I wish for You, what I pray for Myself: Wellness, Happiness and Success In ALL Things Good! 
I know for Sure I Control: My Attitude and Effort, My Health and Happiness.

 

 

(deactivated member)
on 4/21/09 4:21 am - Sweet Dreams lives in , PA

YW Value Me!!! I wish you the best with your journey....

# 1 MACK_MAMA
on 4/21/09 4:10 am
Awww- MD - ain't you just the fountain of wisdom?  LOL - just messing with you girl.

But I gotta dap you up - the ONLY reason I get hard on folk is because i don't want them to do what i have done- don't want them to open the pandora's boxes that I opened - Pandora was a slammin azz box building biotch yall - once you open that hoe - no turning back!!!!

So as *I* sit, almost 4 years out - waiting for UHC to PLEASE approve my TT so i can TRY to be a lil less FAT than I am, and a lil more comfortable in my own skin - I am also entering food on www.mydailyplate.com - back to tracking calories, protein and carb intake.

i will have my azz back in the gym tonight - back to Day 1 of the weightlifiting routine i had gotten 6 weeks into and dropped like a hot rock...... and STILL staring down the barrel of a carb loaded shotgun EVERY night around 9pm cause that's my time to snack like there's no tomorrow!!!!!
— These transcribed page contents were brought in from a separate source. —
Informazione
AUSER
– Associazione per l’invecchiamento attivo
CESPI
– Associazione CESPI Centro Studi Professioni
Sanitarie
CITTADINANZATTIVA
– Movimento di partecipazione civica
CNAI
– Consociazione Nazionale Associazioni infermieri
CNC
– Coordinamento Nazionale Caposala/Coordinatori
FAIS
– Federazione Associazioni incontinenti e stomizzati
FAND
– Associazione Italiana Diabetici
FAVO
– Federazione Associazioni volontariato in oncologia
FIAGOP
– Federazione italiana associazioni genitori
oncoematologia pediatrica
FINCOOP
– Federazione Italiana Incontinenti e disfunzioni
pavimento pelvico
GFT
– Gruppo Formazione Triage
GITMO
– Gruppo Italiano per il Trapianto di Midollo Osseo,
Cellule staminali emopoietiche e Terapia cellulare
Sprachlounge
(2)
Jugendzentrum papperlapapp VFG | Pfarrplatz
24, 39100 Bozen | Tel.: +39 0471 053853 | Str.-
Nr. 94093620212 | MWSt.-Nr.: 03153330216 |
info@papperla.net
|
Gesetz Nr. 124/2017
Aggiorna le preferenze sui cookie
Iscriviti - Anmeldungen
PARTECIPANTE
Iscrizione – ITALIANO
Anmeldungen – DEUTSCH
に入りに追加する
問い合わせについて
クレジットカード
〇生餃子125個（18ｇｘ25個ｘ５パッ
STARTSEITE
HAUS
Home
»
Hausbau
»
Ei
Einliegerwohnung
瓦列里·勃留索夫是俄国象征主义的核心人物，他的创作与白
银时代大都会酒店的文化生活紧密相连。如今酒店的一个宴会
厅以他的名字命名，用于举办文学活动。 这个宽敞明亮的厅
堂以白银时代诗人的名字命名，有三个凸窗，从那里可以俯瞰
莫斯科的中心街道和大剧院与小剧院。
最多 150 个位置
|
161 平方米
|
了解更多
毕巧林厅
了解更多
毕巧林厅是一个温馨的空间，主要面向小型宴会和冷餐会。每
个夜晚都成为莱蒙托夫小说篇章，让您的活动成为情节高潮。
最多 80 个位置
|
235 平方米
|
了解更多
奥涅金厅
and hell - i say keep posting - sometimes we need shiot on here just for shiot's sake - ya dig? 

I don't just have issues, I have subscriptions!  I'm saving on the newsstand price.......
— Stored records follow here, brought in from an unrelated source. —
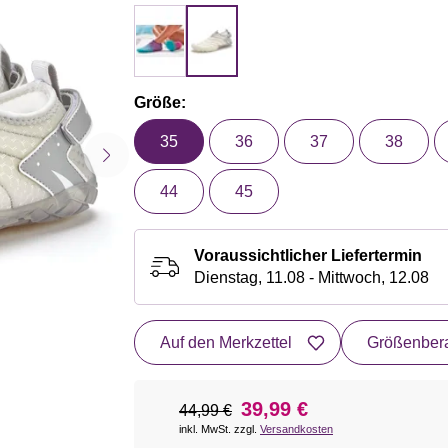
Größe:
35
36
37
38
44
45
Voraussichtlicher Liefertermin
Dienstag, 11.08 - Mittwoch, 12.08
Auf den Merkzettel
Größenbera
39,99 €
44,99 €
inkl. MwSt. zzgl.
Versandkosten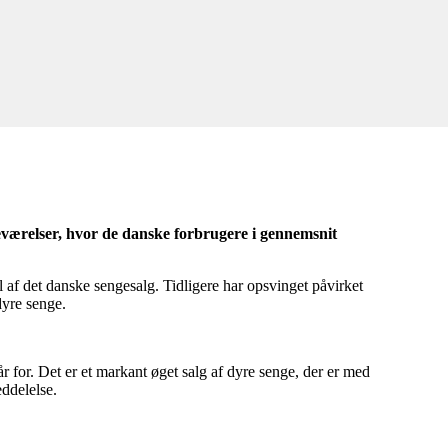
veværelser, hvor de danske forbrugere i gennemsnit
l af det danske sengesalg. Tidligere har opsvinget påvirket
dyre senge.
 for. Det er et markant øget salg af dyre senge, der er med
eddelelse.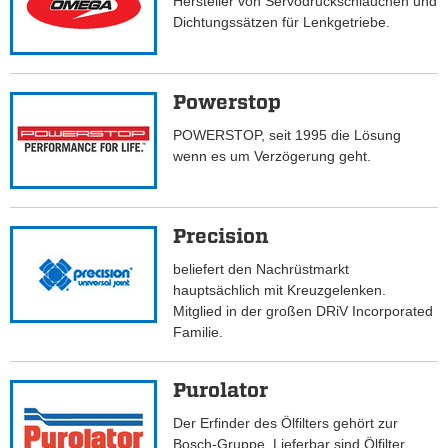
Hersteller von Servodruckschläuchen und
Dichtungssätzen für Lenkgetriebe.
Powerstop
POWERSTOP, seit 1995 die Lösung
wenn es um Verzögerung geht.
Precision
beliefert den Nachrüstmarkt
hauptsächlich mit Kreuzgelenken.
Mitglied in der großen DRiV Incorporated
Familie.
Purolator
Der Erfinder des Ölfilters gehört zur
Bosch-Gruppe. Lieferbar sind Ölfilter,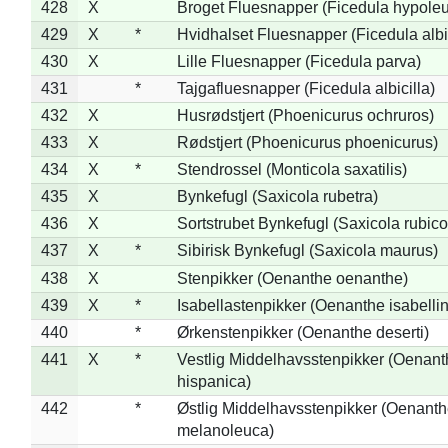
428
X
Broget Fluesnapper (Ficedula hypole
429
X
*
Hvidhalset Fluesnapper (Ficedula albic
430
X
Lille Fluesnapper (Ficedula parva)
431
*
Tajgafluesnapper (Ficedula albicilla)
432
X
Husrødstjert (Phoenicurus ochruros)
433
X
Rødstjert (Phoenicurus phoenicurus)
434
X
*
Stendrossel (Monticola saxatilis)
435
X
Bynkefugl (Saxicola rubetra)
436
X
Sortstrubet Bynkefugl (Saxicola rubico
437
X
*
Sibirisk Bynkefugl (Saxicola maurus)
438
X
Stenpikker (Oenanthe oenanthe)
439
X
*
Isabellastenpikker (Oenanthe isabelli
440
*
Ørkenstenpikker (Oenanthe deserti)
441
X
*
Vestlig Middelhavsstenpikker (Oenant
hispanica)
442
*
Østlig Middelhavsstenpikker (Oenant
melanoleuca)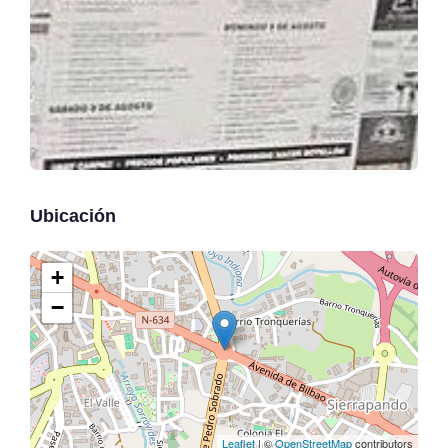
Ubicación
+
−
Leaflet
| ©
OpenStreetMap
contributors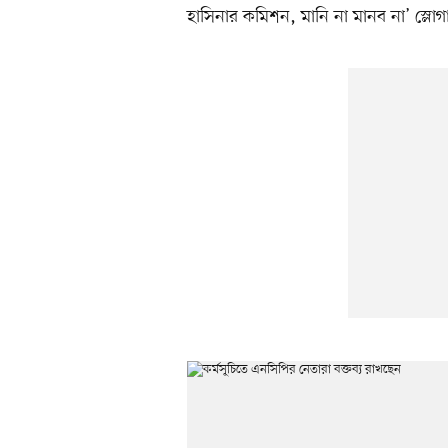
হাসিনার কমিশন, মানি না মানব না’ স্লো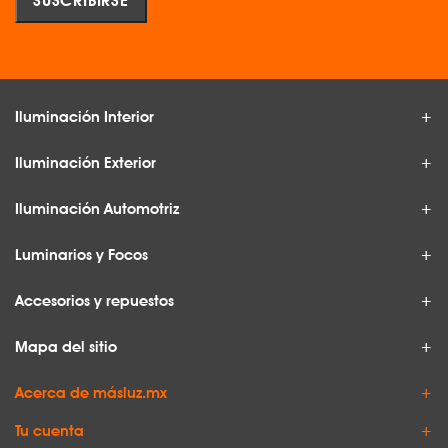
Iluminación Interior
Iluminación Exterior
Iluminación Automotriz
Luminarios y Focos
Accesorios y repuestos
Mapa del sitio
Acerca de másluz.mx
Tu cuenta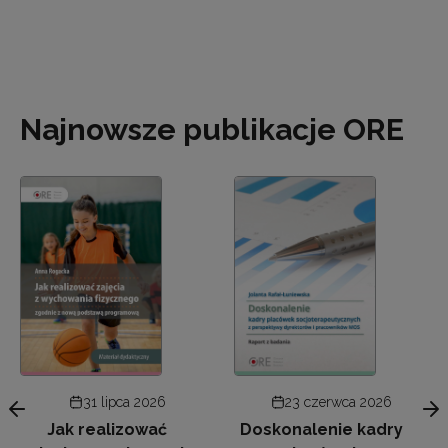
Najnowsze publikacje ORE
31 lipca 2026
23 czerwca 2026
Jak realizować
Doskonalenie kadry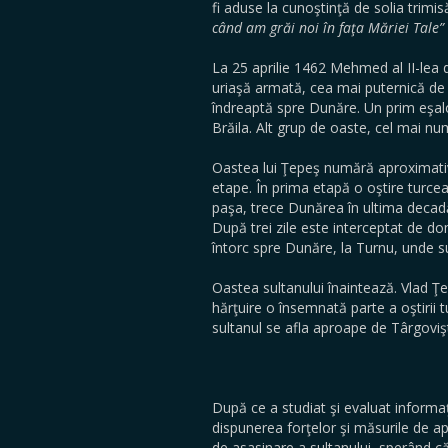
fi aduse la cunoştinţă de solia trimis
când am grăi noi în faţa Măriei Tale”
La 25 aprilie 1462 Mehmed al II-lea de
uriaşă armată, cea mai puternică de
îndreaptă spre Dunăre. Un prim eşalo
Brăila. Alt grup de oaste, cel mai n
Oastea lui Ţepeş numără aproximativ
etape. În prima etapă o oştire turce
paşa, trece Dunărea în ultima decadă a
După trei zile este interceptat de do
întorc spre Dunăre, la Turnu, unde 
Oastea sultanului înaintează. Vlad 
hărţuire o însemnată parte a oştirii tu
sultanul se afla aproape de Târgovi
După ce a studiat şi evaluat informaţi
dispunerea forţelor şi măsurile de a
de asasinare a sultanului, sperând c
Check out my dating mis - adventures at: http://1macdatinggame.blogspot.com/

(deactivated member)
on 4/21/09 4:30 am - Sweet Dreams lives in , PA
Thanks MM!!! I know for me that there hasn't been a day that goes by that I haven't taken something good and useful away from this board....really trying to stay focused on the positive. I am going to give BAF posting a rest for a minute and then reassess.  Thanks for all you contribute..you are a GOOD hot mess LOL!...still putting your all into this game. That's why everyone loves ya!!! 
(deactivated member)
on 4/21/09 4:39 am - Sweet Dreams lives in , PA
You know I tried....mydaily plate...but they tried to charge me so I backed out and went back to www.fitday.com.  The free version of my daily plate did not meet my needs. Which version are you using...and if you are paying for it....is it truly worth it.  I wish they would let me test drive it a minute before I sign on.    
# 1 MACK_MAMA
on 4/21/09 4:50 am
i have no clue what part of the site YOU were on - but *I* ain't paying for shiot!!!  I'll be a FAT AZZ MOFO before I PAY for a site to track my damn food!  LOL - i will pencil and paper this shoit before all that!!!!  LOL - i just never signed up for the gold - clicked continue registration......

I don't just have issues, I have subscriptions!  I'm saving on the newsstand price.......
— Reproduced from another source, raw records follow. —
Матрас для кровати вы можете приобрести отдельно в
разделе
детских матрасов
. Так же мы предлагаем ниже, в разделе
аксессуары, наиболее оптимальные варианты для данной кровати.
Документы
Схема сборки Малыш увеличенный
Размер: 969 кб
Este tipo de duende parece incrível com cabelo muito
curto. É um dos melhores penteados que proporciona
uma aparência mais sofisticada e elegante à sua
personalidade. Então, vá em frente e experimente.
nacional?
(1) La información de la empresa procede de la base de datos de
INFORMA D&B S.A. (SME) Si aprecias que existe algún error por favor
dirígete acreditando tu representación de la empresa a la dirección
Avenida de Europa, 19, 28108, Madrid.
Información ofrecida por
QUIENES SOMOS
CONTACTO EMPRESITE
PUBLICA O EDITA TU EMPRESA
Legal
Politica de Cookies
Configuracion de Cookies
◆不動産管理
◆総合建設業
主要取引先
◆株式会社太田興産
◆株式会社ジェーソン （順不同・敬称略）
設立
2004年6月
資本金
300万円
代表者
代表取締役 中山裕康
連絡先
Check out my dating mis - adventures at: http://1macdatinggame.blogspot.com/

(deactivated member)
on 4/21/09 4:59 am - Sweet Dreams lives in , PA
  Well...I will try it again...and see if I can get in....If they ask...can I say that Mack Mama gave me a free pass.  
(deactivated member)
on 4/21/09 4:40 am

But you know most of the time you can't tell a grown mofo shiot! Human beings want to learn the hard way..that's the only way they get it...hell I am guilty of not taking advice


That's why I decided that was the LAST time I say offer up my experience...lol

(deactivated member)
on 4/21/09 4:46 am - Sweet Dreams lives in , PA
Yes you are right Ro....lots of time folks need to hit bottom....but there are the minority that will heed advice because they are willing and ready.... Don't quit giving advise because you feel as if you have been burned....I am sure you can recall instances when someone did heed your advice.... And whether they heed it or not...its no skin off your back...you have got or are getting yours.....just take it with a grain of salt sister....at least you can't say you didn't try. Thanks for posting.